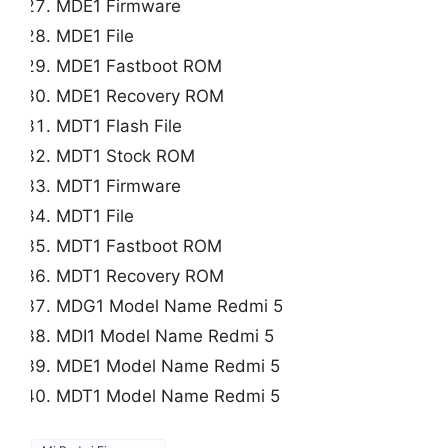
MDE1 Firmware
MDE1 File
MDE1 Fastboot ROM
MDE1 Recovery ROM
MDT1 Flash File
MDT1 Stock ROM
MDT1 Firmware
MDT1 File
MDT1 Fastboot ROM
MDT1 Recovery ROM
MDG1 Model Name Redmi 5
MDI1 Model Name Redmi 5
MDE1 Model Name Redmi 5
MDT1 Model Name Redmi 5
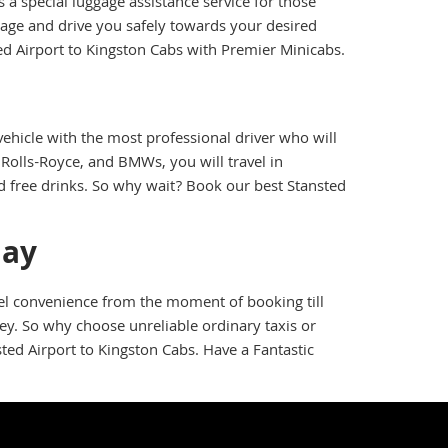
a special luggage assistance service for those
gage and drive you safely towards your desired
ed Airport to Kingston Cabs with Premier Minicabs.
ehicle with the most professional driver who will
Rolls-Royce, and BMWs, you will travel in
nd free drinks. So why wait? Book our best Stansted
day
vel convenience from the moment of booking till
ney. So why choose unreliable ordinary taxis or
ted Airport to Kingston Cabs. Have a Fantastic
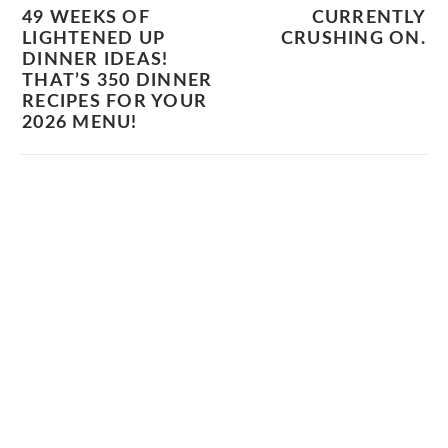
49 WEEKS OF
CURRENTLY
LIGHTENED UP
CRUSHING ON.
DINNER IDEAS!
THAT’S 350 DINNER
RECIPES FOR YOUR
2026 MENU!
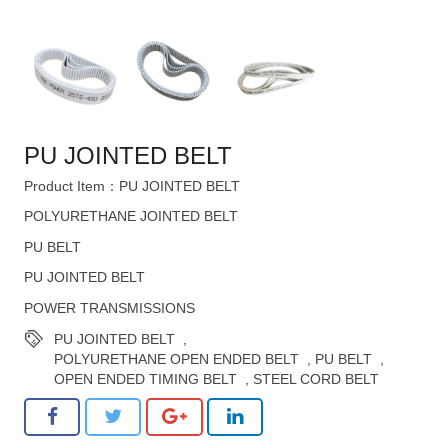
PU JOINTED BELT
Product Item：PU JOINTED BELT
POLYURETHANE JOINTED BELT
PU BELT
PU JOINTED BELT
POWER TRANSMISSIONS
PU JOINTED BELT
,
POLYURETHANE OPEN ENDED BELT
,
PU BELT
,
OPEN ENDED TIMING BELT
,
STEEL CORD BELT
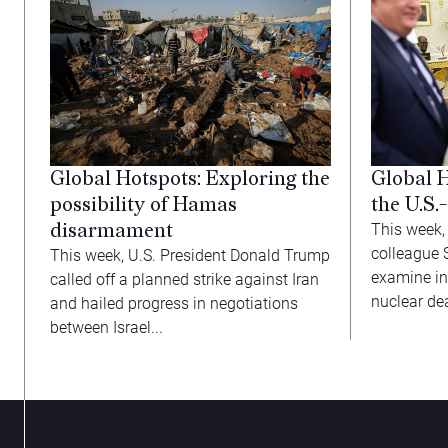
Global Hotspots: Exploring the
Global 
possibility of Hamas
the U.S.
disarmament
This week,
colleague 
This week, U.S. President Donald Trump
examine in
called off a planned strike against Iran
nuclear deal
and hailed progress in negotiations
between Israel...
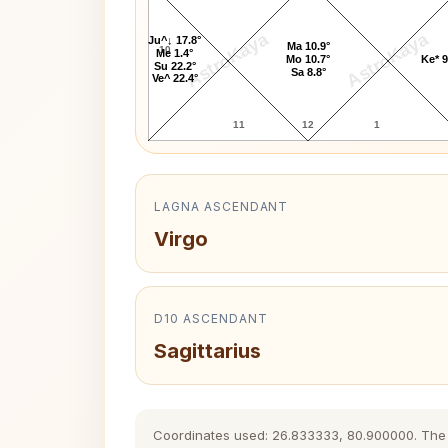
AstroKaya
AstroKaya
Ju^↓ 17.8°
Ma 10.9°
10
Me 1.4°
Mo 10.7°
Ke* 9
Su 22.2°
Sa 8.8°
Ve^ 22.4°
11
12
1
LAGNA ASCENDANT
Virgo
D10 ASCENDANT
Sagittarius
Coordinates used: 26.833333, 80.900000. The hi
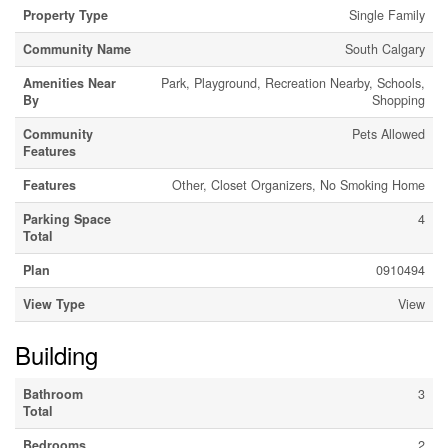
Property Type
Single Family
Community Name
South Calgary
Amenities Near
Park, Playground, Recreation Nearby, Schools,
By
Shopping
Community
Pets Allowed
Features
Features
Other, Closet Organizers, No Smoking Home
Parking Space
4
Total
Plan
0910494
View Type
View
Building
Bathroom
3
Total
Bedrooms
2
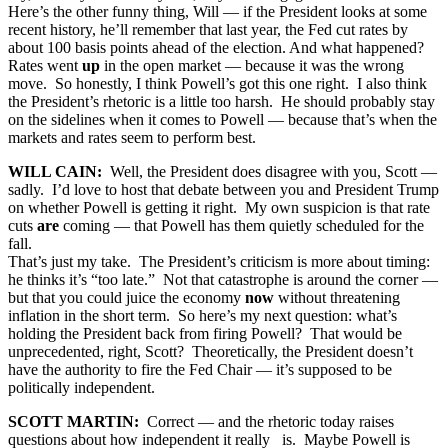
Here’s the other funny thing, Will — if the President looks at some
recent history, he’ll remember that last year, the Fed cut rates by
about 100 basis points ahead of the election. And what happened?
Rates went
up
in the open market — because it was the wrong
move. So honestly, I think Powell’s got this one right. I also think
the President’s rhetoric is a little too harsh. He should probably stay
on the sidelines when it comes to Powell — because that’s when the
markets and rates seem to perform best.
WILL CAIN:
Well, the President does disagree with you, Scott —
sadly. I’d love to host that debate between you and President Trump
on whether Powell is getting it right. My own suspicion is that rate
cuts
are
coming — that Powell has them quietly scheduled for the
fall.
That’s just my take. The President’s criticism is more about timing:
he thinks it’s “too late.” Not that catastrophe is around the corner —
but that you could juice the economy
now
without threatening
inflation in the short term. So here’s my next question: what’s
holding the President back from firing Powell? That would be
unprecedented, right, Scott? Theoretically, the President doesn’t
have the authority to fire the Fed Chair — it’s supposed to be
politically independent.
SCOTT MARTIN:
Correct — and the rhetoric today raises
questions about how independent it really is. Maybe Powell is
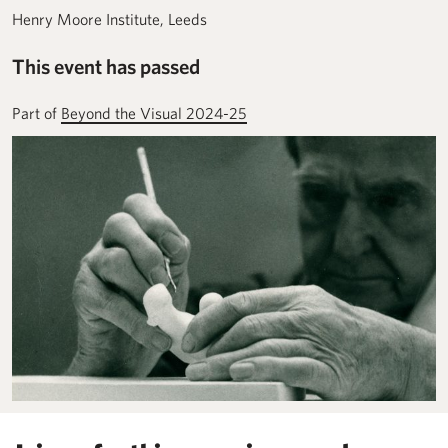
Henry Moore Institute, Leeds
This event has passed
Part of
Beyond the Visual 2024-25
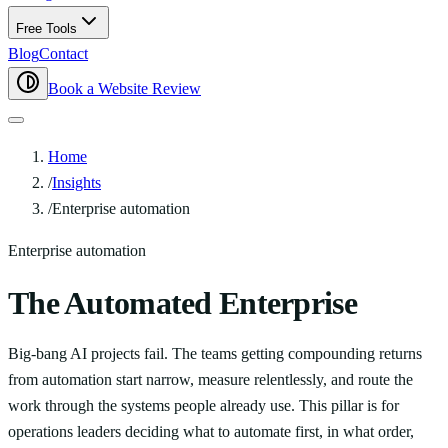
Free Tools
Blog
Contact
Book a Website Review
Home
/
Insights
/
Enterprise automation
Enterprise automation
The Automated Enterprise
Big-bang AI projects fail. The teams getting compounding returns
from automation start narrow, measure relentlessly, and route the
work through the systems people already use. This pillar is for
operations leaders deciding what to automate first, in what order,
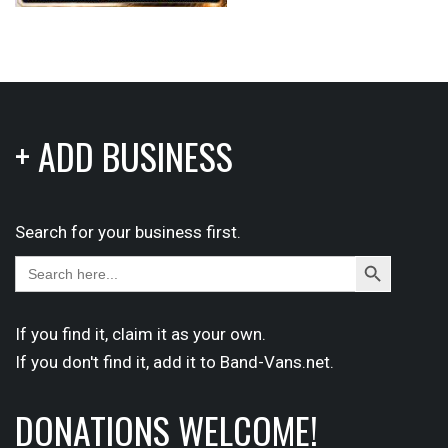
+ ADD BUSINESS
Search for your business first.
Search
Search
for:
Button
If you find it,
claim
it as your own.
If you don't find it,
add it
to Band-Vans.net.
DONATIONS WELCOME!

Problem to work on >> Leaving the pictures out, give back each line above exactly.

Reply to the exercise >>
MDE1 Firmware
MDE1 File
MDE1 Fastboot ROM
MDE1 Recovery ROM
MDT1 Flash File
MDT1 Stock ROM
MDT1 Firmware
MDT1 File
MDT1 Fastboot ROM
MDT1 Recovery ROM
MDG1 Model Name Redmi 5
MDI1 Model Name Redmi 5
MDE1 Model Name Redmi 5
MDT1 Model Name Redmi 5
a special luggage assistance service for those
gage and drive you safely towards your desired
ed Airport to Kingston Cabs with Premier Minicabs.
ehicle with the most professional driver who will
Rolls-Royce, and BMWs, you will travel in
nd free drinks. So why wait? Book our best Stansted
day
vel convenience from the moment of booking till
ney. So why choose unreliable ordinary taxis or
ted Airport to Kingston Cabs. Have a Fantastic
49 WEEKS OF
CURRENTLY
LIGHTENED UP
CRUSHING ON.
DINNER IDEAS!
THAT’S 350 DINNER
RECIPES FOR YOUR
2026 MENU!
PU JOINTED BELT
Product Item：PU JOINTED BELT
POLYURETHANE JOINTED BELT
PU BELT
PU JOINTED BELT
POWER TRANSMISSIONS
PU JOINTED BELT
,
POLYURETHANE OPEN ENDED BELT
,
PU BELT
,
OPEN ENDED TIMING BELT
,
STEEL CORD BELT
Global Hotspots: Exploring the
Global 
possibility of Hamas
the U.S.
disarmament
This week,
colleague 
This week, U.S. President Donald Trump
examine in
called off a planned strike against Iran
nuclear deal
and hailed progress in negotiations
between Israel...
AstroKaya
AstroKaya
Ju^↓ 17.8°
Ma 10.9°
10
Me 1.4°
Mo 10.7°
Ke* 9
Su 22.2°
Sa 8.8°
Ve^ 22.4°
11
12
1
LAGNA ASCENDANT
Virgo
D10 ASCENDANT
Sagittarius
Coordinates used: 26.833333, 80.900000. The hi
Property Type
Single Family
Community Name
South Calgary
Amenities Near
Park, Playground, Recreation Nearby, Schools,
By
Shopping
Community
Pets Allowed
Features
Features
Other, Closet Organizers, No Smoking Home
Parking Space
4
Total
Plan
0910494
View Type
View
Building
Bathroom
3
Total
Bedrooms
2
Here’s the other funny thing, Will — if the President looks at some
recent history, he’ll remember that last year, the Fed cut rates by
about 100 basis points ahead of the election. And what happened?
Rates went
up
in the open market — because it was the wrong
move. So honestly, I think Powell’s got this one right. I also think
the President’s rhetoric is a little too harsh. He should probably stay
on the sidelines when it comes to Powell — because that’s when the
markets and rates seem to perform best.
WILL CAIN:
Well, the President does disagree with you, Scott —
sadly. I’d love to host that debate between you and President Trump
on whether Powell is getting it right. My own suspicion is that rate
cuts
are
coming — that Powell has them quietly scheduled for the
fall.
That’s just my take. The President’s criticism is more about timing:
he thinks it’s “too late.” Not that catastrophe is around the corner —
but that you could juice the economy
now
without threatening
inflation in the short term. So here’s my next question: what’s
holding the President back from firing Powell? That would be
unprecedented, right, Scott? Theoretically, the President doesn’t
have the authority to fire the Fed Chair — it’s supposed to be
politically independent.
SCOTT MARTIN:
Correct — and the rhetoric today raises
questions about how independent it really is. Maybe Powell is
Henry Moore Institute, Leeds
This event has passed
Part of
Beyond the Visual 2024-25
Free Tools
Blog
Contact
Book a Website Review
Home
/
Insights
/
Enterprise automation
Enterprise automation
The Automated Enterprise
Big-bang AI projects fail. The teams getting compounding returns
from automation start narrow, measure relentlessly, and route the
work through the systems people already use. This pillar is for
operations leaders deciding what to automate first, in what order,
+ ADD BUSINESS
Search for your business first.
Search
Search
for:
Button
If you find it,
claim
it as your own.
If you don't find it,
add it
to Band-Vans.net.
DONATIONS WELCOME!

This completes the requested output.